The ProJo's editorial mistake


The Providence Journal's lead editorial today, "Bring your list to the polls," needles some public-employee union leaders for "trying to take out Democratic legislative leaders who pushed for pension reform last fall" and calls on voters to cast their ballots for the targeted pols. From the piece:

The best known example of the attempt to take out pension-reform leaders is the primary challenge faced by Senate Finance Committee Chairman Daniel DaPonte, of East Providence, from Pawtucket police Lt. (and state Rep.) Roberto DaSilva, who voted against the overhaul and is being well funded by donations from teachers and firefighters.

Then there’s House Finance Committee Chairman Helio Melio, of East Providence, being challenged by John Rossi, a former president of Local 569 of the International Brotherhood of Police Officers and now a public-union organizer.

The trouble here - other than misspelling Helio Melo's name - is that Rossi is not actually challenging Melo for his seat. He took out nomination papers, but never gathered and filed the appropriate number of voter signatures.

Patrick Crowley, an official with the National Education Association - Rhode Island, has been highlighting the error all day on Twitter. He also argues that the DaSilva-DaPonte race is really more about East Providence politics than the pension fight.

Yes, he says, NEA-RI has backed DaSilva over DaPonte. But labor is hardly united; DaPonte, after all, voted for a binding arbitration bill that was a big priority for the unions.

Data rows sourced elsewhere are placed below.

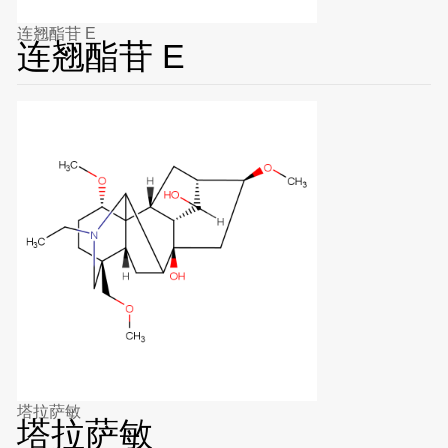
连翘酯苷 E
连翘酯苷 E
塔拉萨敏
塔拉萨敏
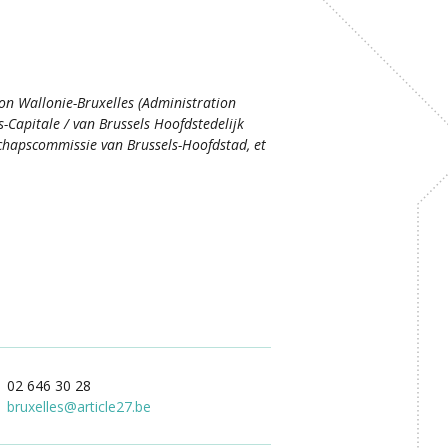
ion Wallonie-Bruxelles (Administration
s-Capitale / van Brussels Hoofdstedelijk
hapscommissie van Brussels-Hoofdstad, et
02 646 30 28
bruxelles
@
article27.be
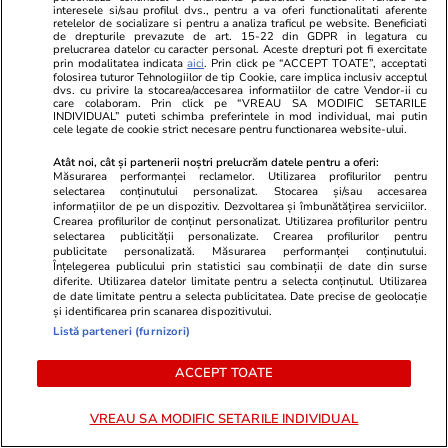
interesele si/sau profilul dvs., pentru a va oferi functionalitati aferente
retelelor de socializare si pentru a analiza traficul pe website. Beneficiati
de drepturile prevazute de art. 15-22 din GDPR in legatura cu
Cum se scrie corect: bineînțeles
prelucrarea datelor cu caracter personal. Aceste drepturi pot fi exercitate
prin modalitatea indicata
aici
. Prin click pe “ACCEPT TOATE”, acceptati
sau bine înțeles
folosirea tuturor Tehnologiilor de tip Cookie, care implica inclusiv acceptul
dvs. cu privire la stocarea/accesarea informatiilor de catre Vendor-ii cu
care colaboram. Prin click pe “VREAU SA MODIFIC SETARILE
INDIVIDUAL” puteti schimba preferintele in mod individual, mai putin
cele legate de cookie strict necesare pentru functionarea website-ului.
Atât noi, cât și partenerii noștri prelucrăm datele pentru a oferi:
Știri România
13:00
Măsurarea performanței reclamelor. Utilizarea profilurilor pentru
selectarea conținutului personalizat. Stocarea și/sau accesarea
Curs de prim ajutor pentru
Interviu
informațiilor de pe un dispozitiv. Dezvoltarea și îmbunătățirea serviciilor.
Crearea profilurilor de conținut personalizat. Utilizarea profilurilor pentru
animale din România. Ce
selectarea publicității personalizate. Crearea profilurilor pentru
publicitate personalizată. Măsurarea performanței conținutului.
trebuie să știi dacă întâlnești un
Înțelegerea publicului prin statistici sau combinații de date din surse
diferite. Utilizarea datelor limitate pentru a selecta conținutul. Utilizarea
animal aflat în pericol. Corina
de date limitate pentru a selecta publicitatea. Date precise de geolocație
și identificarea prin scanarea dispozitivului.
Fierbințeanu: „Uneori, cel mai
Listă parteneri (furnizori)
bun ajutor pe care îl poți oferi
este să știi ce să nu faci”
ACCEPT TOATE
VREAU SA MODIFIC SETARILE INDIVIDUAL
Știri România
12:30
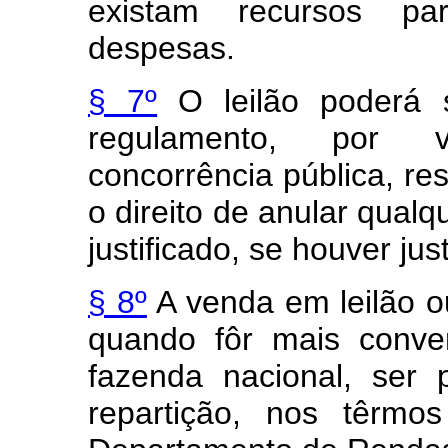
existam recursos pa
despesas.
§ 7º
O leilão poderá s
regulamento, por 
concorrência pública, re
o direito de anular qual
justificado, se houver jus
§ 8º
A venda em leilão o
quando fôr mais conve
fazenda nacional, ser
repartição, nos têrmo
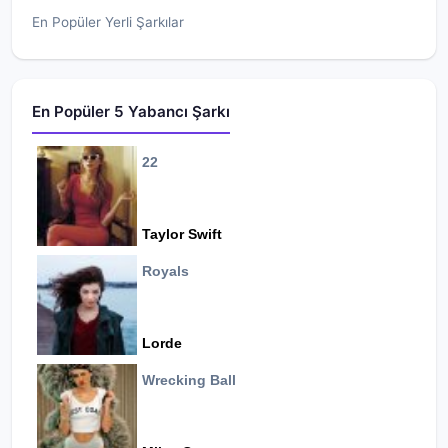
En Popüler Yerli Şarkılar
En Popüler 5 Yabancı Şarkı
22
Taylor Swift
Royals
Lorde
Wrecking Ball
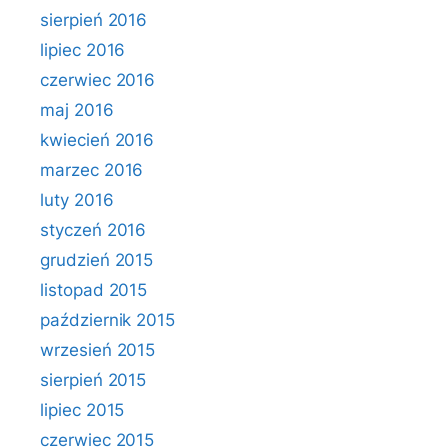
sierpień 2016
lipiec 2016
czerwiec 2016
maj 2016
kwiecień 2016
marzec 2016
luty 2016
styczeń 2016
grudzień 2015
listopad 2015
październik 2015
wrzesień 2015
sierpień 2015
lipiec 2015
czerwiec 2015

Crowley's outrage over the DaSilva-DaPonte bit may be a little overdone. At least some public employees are looking to take out DaPonte and it's not unreasonable to assume that his vote for pension reform is a prime motivator.

But the editorial, in the most uncharitable reading, suggests something less than a full command of Rhode Island politics. And it is, at a mimimum, a sloppy piece of journalism.

There is the Rossi error. But the piece also includes a long list of House members who either voted against pension reform or were absent for the vote. Voters, the paper suggests, should take the list to the polls. One problem: at least two of the legislators on the list - Robert Flaherty and John McCauley - are not running for re-election.